Although Grandma did most of the cooking in the house, occasionally Aunt Violet and I attempted a meal together. She encouraged my sense of adventure when I decided lamb chops were the appropriate choice for a Good Friday meal. Since lamb wasn’t a common item on our menu, we looked for directions n a cookbook. It recommended broiling the meat. We bungled the project; one of dropped the broiling pan on the floor, and the chops flew in all four directions. Instead of getting upset, Aunt Violet laughed—and I chuckled with her.
When I went to college, I was jolted out of my insularity when I saw someone put catsup on eggs. She reminded me “Someone who salts ham shouldn’t make fun of someone else’s eating choices.” She always made her point with a dash of humor that I have carried with me throughout my life.
The day came between my junior and senior years of high school that Aunt Violet had moved to a place of her own and Grandma died of cancer. Mom and I were left as a family of two, a duet that felt unnatural to both of us.
We felt our way together, forming new routines. After a lifetime of supper at five, we ate later, after Mom made it home and we could fix a meal. “It’s the custom in Europe.” She made light of the extra work. Still a somewhat spoiled, disgruntled teen, I insisted that I wanted to eat at American meal times. We still laugh about it.
Our common love of story kept us occupied through many difficult nights and gave us common ground. The first time we watched A Funny Thing Happened on the Way to the Forum, we laughed from the first scene to the end. (When we saw it again years later, neither one of us could figure out what seemed so funny.) Masterpiece Theater made Sunday nights “must see TV.” as we watched The Six Wives of Henry VIII, The Forsyth Saga and The First Churchills. We even settled down with popcorn and iced tea to watch foreign films. I felt so adult. I saw The Seven Samurai long before I ever saw The Magnificent Seven.

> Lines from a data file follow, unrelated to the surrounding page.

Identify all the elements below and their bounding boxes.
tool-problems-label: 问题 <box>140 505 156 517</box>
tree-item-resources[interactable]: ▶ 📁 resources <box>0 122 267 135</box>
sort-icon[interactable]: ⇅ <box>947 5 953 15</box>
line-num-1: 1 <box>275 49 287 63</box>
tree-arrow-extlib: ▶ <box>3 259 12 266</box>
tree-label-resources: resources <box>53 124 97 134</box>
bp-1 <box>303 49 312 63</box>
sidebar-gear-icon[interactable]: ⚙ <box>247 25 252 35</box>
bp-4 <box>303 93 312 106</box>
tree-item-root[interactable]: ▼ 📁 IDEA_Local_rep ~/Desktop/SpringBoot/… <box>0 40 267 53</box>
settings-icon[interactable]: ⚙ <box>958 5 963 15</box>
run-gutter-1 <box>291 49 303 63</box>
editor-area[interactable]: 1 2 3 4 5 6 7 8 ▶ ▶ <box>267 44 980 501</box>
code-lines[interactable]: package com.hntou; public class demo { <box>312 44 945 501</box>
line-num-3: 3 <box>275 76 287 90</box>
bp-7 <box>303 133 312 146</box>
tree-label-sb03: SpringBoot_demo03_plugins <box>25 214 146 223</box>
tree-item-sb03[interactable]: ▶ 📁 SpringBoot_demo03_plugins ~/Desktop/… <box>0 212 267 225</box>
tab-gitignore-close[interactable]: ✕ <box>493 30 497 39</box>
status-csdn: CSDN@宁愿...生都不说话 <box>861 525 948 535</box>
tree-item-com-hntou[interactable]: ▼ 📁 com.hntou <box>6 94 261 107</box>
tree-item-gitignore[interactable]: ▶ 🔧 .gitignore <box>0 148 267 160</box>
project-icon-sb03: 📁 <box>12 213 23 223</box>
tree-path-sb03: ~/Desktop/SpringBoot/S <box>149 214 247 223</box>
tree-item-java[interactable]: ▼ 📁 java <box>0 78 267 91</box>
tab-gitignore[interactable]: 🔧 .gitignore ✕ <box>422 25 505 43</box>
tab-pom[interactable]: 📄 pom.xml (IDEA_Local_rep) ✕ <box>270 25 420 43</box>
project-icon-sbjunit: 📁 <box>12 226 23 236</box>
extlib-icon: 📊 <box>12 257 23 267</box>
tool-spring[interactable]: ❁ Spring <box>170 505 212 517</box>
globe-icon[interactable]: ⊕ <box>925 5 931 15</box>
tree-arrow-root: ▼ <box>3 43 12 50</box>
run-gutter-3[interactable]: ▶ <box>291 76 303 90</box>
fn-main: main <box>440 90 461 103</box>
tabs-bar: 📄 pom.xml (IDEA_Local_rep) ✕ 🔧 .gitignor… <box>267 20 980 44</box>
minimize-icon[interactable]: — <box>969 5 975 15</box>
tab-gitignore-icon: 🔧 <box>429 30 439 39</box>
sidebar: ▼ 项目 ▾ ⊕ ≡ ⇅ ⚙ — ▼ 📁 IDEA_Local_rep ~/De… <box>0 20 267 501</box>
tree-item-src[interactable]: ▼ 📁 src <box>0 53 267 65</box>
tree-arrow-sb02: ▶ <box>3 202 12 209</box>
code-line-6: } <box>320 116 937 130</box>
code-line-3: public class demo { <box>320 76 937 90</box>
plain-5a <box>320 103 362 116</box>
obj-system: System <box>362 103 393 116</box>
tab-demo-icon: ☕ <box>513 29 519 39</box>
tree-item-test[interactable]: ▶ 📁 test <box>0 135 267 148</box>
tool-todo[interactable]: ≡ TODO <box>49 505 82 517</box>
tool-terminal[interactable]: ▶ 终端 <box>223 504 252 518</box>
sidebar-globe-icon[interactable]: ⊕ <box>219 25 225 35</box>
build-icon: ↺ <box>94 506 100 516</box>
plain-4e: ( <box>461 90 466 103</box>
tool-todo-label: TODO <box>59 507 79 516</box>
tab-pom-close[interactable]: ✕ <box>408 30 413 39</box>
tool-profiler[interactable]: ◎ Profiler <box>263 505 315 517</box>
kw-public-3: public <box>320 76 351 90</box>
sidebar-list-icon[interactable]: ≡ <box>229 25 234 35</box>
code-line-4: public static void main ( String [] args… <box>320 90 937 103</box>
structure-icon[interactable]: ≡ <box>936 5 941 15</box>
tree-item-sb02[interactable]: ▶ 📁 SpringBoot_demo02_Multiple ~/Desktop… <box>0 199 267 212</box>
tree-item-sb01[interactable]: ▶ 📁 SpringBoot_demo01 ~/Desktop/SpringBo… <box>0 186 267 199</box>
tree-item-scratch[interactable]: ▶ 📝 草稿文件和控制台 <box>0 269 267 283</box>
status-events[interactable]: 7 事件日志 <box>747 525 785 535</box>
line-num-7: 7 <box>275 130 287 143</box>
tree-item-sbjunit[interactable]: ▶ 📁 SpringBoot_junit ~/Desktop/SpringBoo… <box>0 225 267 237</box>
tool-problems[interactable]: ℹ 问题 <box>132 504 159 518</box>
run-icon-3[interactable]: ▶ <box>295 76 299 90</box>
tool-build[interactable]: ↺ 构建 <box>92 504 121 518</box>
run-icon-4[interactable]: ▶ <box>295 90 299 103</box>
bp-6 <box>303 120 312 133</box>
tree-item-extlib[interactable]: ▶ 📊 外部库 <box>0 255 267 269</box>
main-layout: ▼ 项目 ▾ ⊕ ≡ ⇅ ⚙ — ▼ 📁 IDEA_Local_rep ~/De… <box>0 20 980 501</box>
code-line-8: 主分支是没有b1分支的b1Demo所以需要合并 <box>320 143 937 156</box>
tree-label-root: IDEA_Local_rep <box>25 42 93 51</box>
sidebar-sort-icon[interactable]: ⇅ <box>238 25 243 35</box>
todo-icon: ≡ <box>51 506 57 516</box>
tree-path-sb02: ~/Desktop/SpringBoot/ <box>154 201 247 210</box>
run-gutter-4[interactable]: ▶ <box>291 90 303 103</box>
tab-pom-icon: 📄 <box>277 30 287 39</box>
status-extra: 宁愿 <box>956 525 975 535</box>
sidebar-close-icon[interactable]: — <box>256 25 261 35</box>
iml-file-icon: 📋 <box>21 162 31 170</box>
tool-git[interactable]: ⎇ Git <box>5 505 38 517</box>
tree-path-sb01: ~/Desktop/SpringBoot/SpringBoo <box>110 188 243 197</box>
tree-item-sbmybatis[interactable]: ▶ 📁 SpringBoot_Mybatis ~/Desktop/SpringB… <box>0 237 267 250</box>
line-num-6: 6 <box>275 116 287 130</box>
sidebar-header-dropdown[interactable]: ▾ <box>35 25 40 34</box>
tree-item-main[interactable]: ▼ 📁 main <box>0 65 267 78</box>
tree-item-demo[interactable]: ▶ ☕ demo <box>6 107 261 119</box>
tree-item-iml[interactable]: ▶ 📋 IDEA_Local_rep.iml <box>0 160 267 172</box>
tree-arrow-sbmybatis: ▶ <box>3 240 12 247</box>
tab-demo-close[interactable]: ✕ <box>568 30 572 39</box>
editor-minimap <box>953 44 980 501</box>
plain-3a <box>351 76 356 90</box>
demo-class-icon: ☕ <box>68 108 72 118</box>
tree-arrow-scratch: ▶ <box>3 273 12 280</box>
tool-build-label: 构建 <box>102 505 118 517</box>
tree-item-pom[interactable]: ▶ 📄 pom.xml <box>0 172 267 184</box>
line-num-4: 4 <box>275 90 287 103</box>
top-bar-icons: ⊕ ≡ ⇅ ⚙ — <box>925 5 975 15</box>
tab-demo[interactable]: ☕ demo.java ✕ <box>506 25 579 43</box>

In addition to her love of story, Mom passed her love of learning and faith on to me. In the years when the rest of America was discovering colored television, we didn’t even have a T.V. set for several months. We spent our evenings reading through the Bible, putting together puzzles, playing games. Of course we read classic books, from the time I first discovered The Cat in the Hat as a child through A Christmas Carol and beyond.
The mother of my childhood seems like an aloof figure, not nearly as present in my life as Grandma and prone to disappoint my expectations of perfection. Did I ever thank her for arranging for piano lessons and making sure I made it there, even when we no longer had a car? No, I blamed her for missing my last football game, where I played in the band. Did I thank her for giving of herself, so that I got to paint my bedroom my favorite color, lavender? No, I blamed her for making me “work” on my birthday.
In other words, I was a typical child and didn’t recognize how good I had it. I didn’t treasure the sacrifices Mom made for me. She always worked, even if it meant scrubbing toilets or working as dispatcher for a cab company, so that I would have a roof over my head and food to eat. The hand she was dealt wasn’t the one she expected or wanted, but she lived with strength and courage. I never heard her complain, even when it meant inviting her mother to live with her or sending me to spend a summer with my father.
Mom was the driving force behind girl scouts and music lessons, summer camp and new bikes. I never lacked anything materially that children around me had. She supported my dreams. When I reached college age, she never hinted that her lack of job or college fund should hold me back. She gave me the wings I needed to reach for my dreams.
After her first stroke, Mom came to live with me. We had a six wonderful years together, rediscovering each other and I came to adore Mom once again.
When Mom died this past February, I lost my best friend.